Microcystis aeruginosa is a naturally competent [1], non-model cyanobacteria that is principally responsible for toxic harmful algal blooms (HABs) in freshwater. M. aeruginosa secretes microcystin, a potent hepatotoxin and allelopathic inhibitor that threatens the utility and biodiversity of freshwater ecosystems globally [2]. Initially, our team sought to leverage the natural competence of M. aeruginosa to selectively disrupt the production of microcystin in transformed cells. However, to disrupt microcystin production at the scale of a HAB, we recognized a greater need to advance genetic tractability in non-model organisms like M. aeruginosa. Restriction-modification (R-M) systems are a major barrier of the domestication of non-model species due to the targeting of short nucleotide sequences by restriction enzymes [3]. We believed that transformation efficiency in non-model organisms could be improved by avoiding species-specific restriction sites during plasmid synthesis. To this end, we developed the Chameleon project. Our work is built off of the Stealth program [4], which produces putative restriction sites by identifying short nucleotide sequences that are underrepresented in a specific organism's genome. Chameleon removes putative restriction sites from protein-coding regions of plasmids through synonymous codon-optimization. The following DBTL cycles were aimed at validating the use of Chameleon in future bioengineering projects by transforming M. aeruginosa with modified and unmodified plasmids.

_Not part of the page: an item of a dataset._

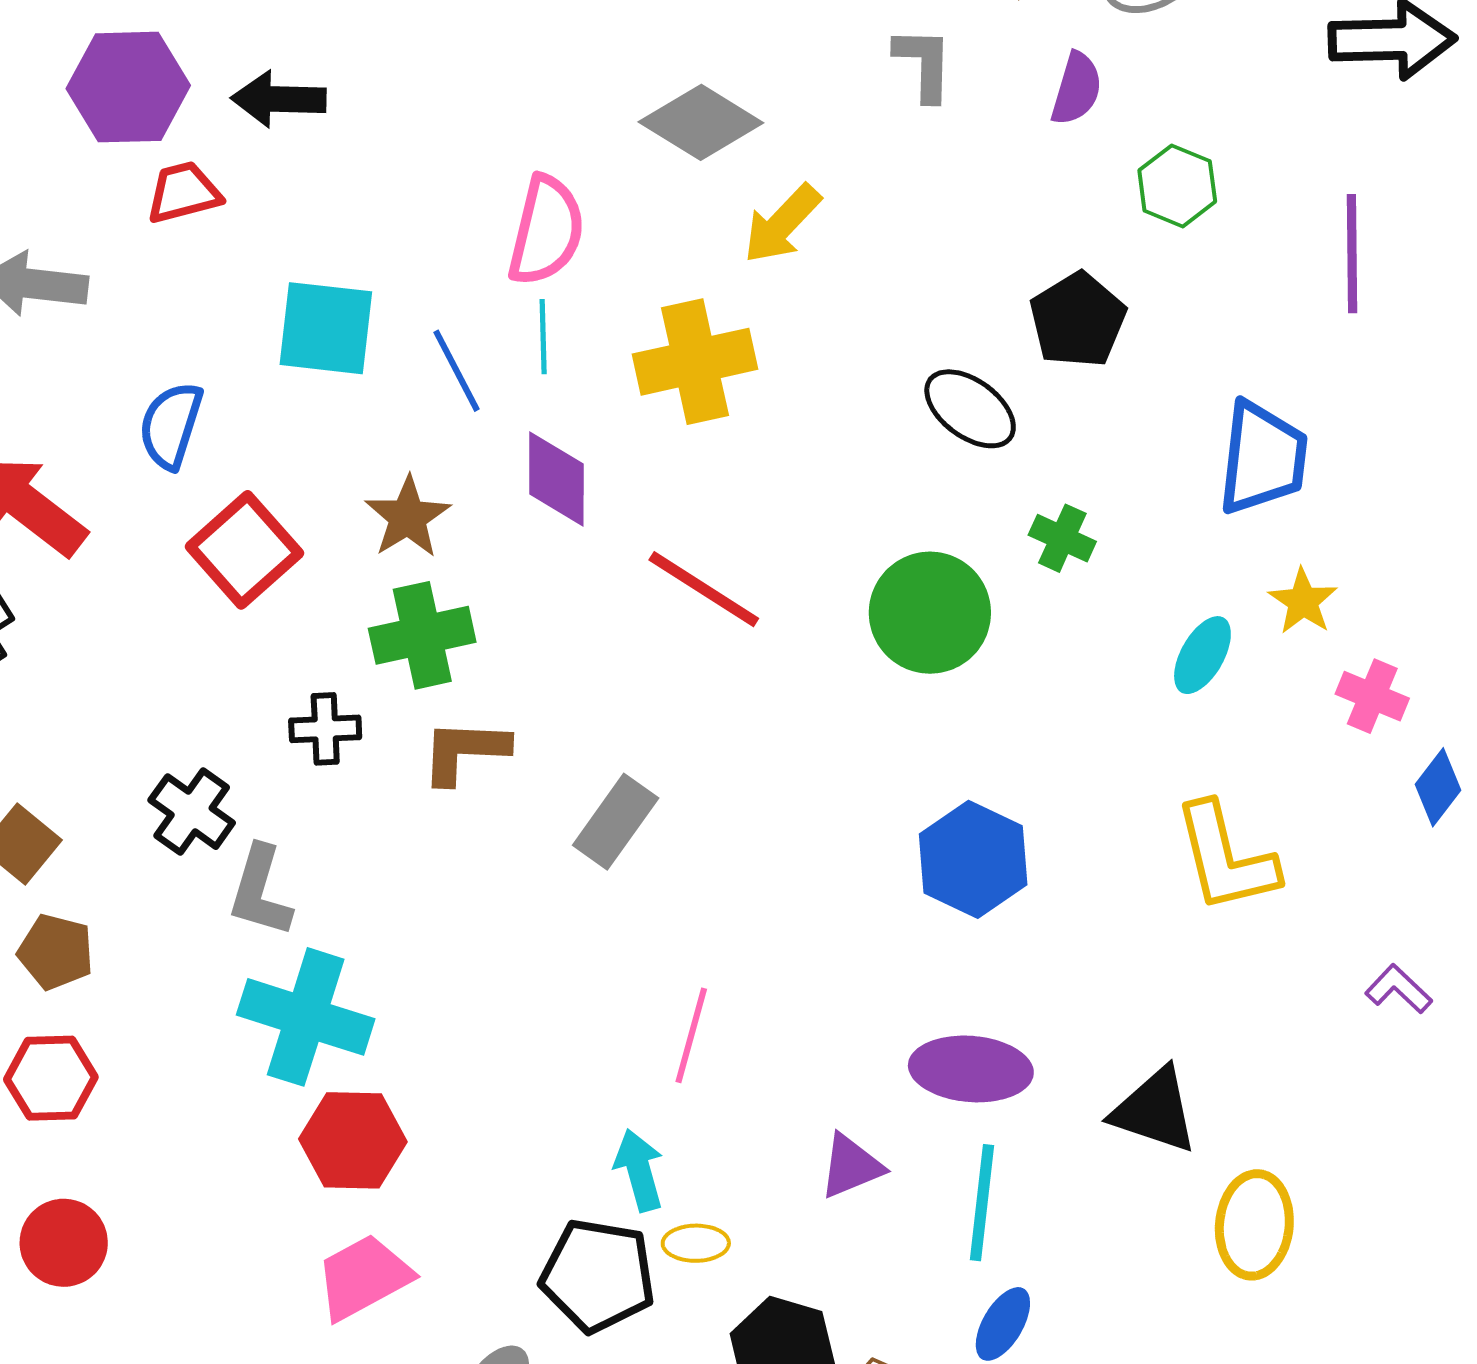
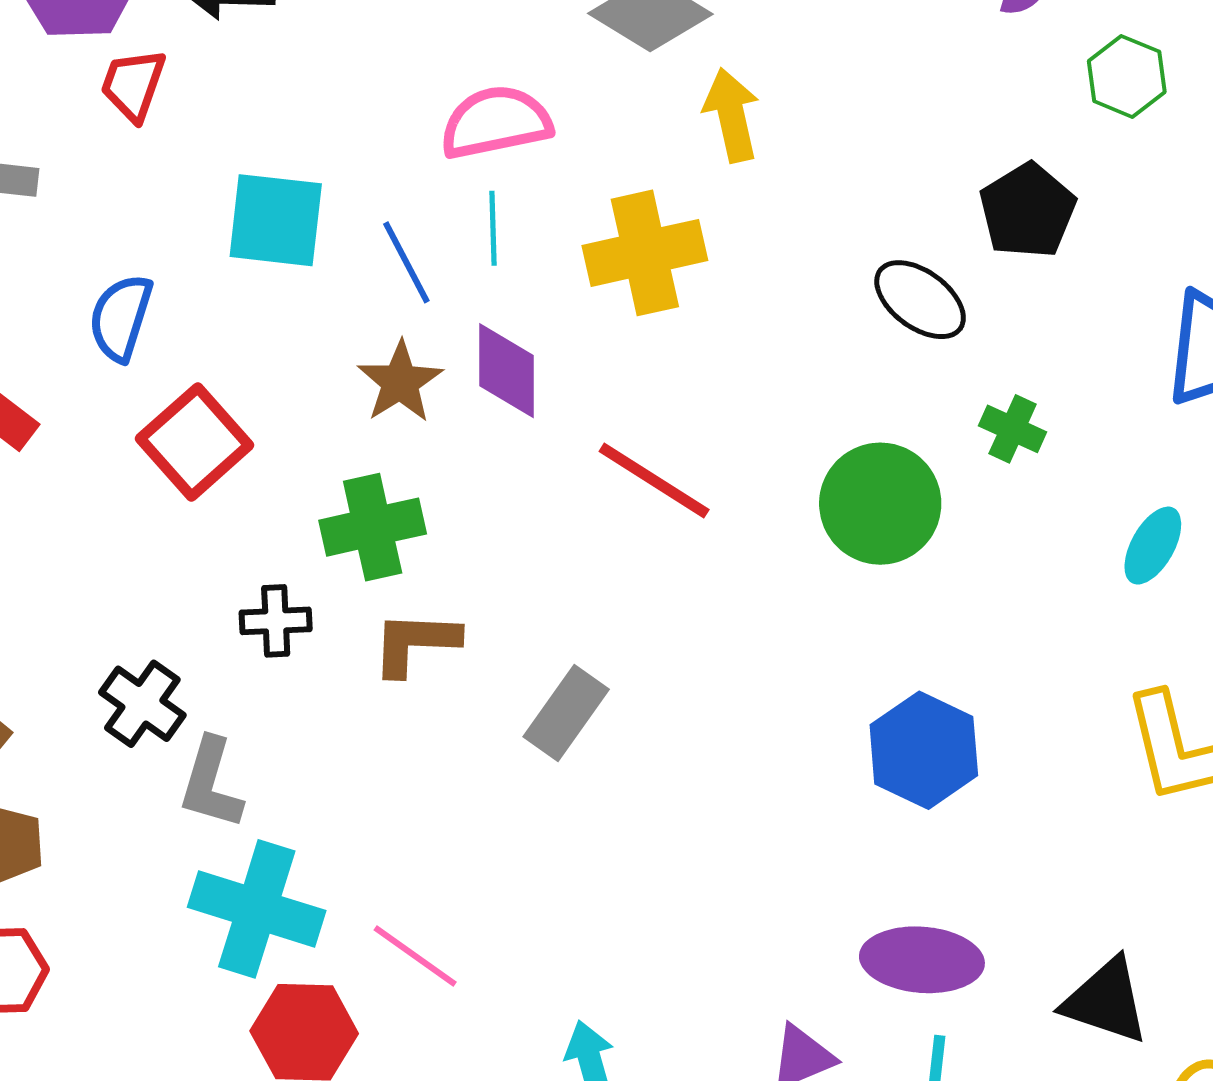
red trapezoid: (184, 192) -> (133, 85), turned -56
yellow arrow: (782, 224) -> (732, 115), turned 124
pink semicircle: (546, 231) -> (496, 122), turned -115
brown star: (408, 517) -> (400, 382), moved
pink line: (691, 1035) -> (415, 956), moved, turned -70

Design: M. aeruginosa is naturally-competent [1]. Natural transformation involves localizing naked plasmid DNA and cells on a millipore filter over solid, nonselective media (see Journal: Protocols). After 1 day, the filter is transferred to solid, selective media to isolate natural transformants. This method does not form distinct colony forming units (CFU); instead, transformed cells form a lawn over the millipore filter. Our team was unable to quantify transformation efficiency by CFU/ug DNA plated with this method, so we designed a protocol based on serial plasmid dilutions. By plating constant cell densities with varying serial plasmid dilutions over each millipore filter, we believed we could quantify transformation efficiency on the basis of plasmid concentration needed to form a visible lawn. We reasoned that if transformation efficiency improved with a modified plasmid, then the modified plasmid should form a visible lawn at a lower concentration than the unmodified plasmid
Build: For this purpose, we ordered pSHDY (Addgene #137661): a broad-host range, high-copy plasmid that has been engineered for expression in cyanobacteria. We facilitated three cycles of natural transformation with M. aeruginosa aimed at identifying the concentration of pSHDY that would not form a visible lawn. We based our stock pSHDY concentration (50 ng/ul) on a protocol devised by a former iGEM team (SCCHK 2019), and made twenty 1:10 serial dilutions of the stock in our final cycle.
Test: We plated 100 uL of cells (OD730= 0.4) and 40 uL of plasmid on each membrane filter numbered 1-20 onto BG11 plates with 50 ug/ml Chloramphenicol (Fig. 1). Filter 1 was plated with 40 ul pSDHY stock, and filter 20 was plated with 40 ul of a 10-20 serial dilution of pSHDY stock. The plate labeled + control demonstrates the effect of plating 40 ul of stock with 100 ul or 10 ul of cells, while plate labeled - control demonstrates the effect of plating 100 ul or 10 ul of cells without plasmid.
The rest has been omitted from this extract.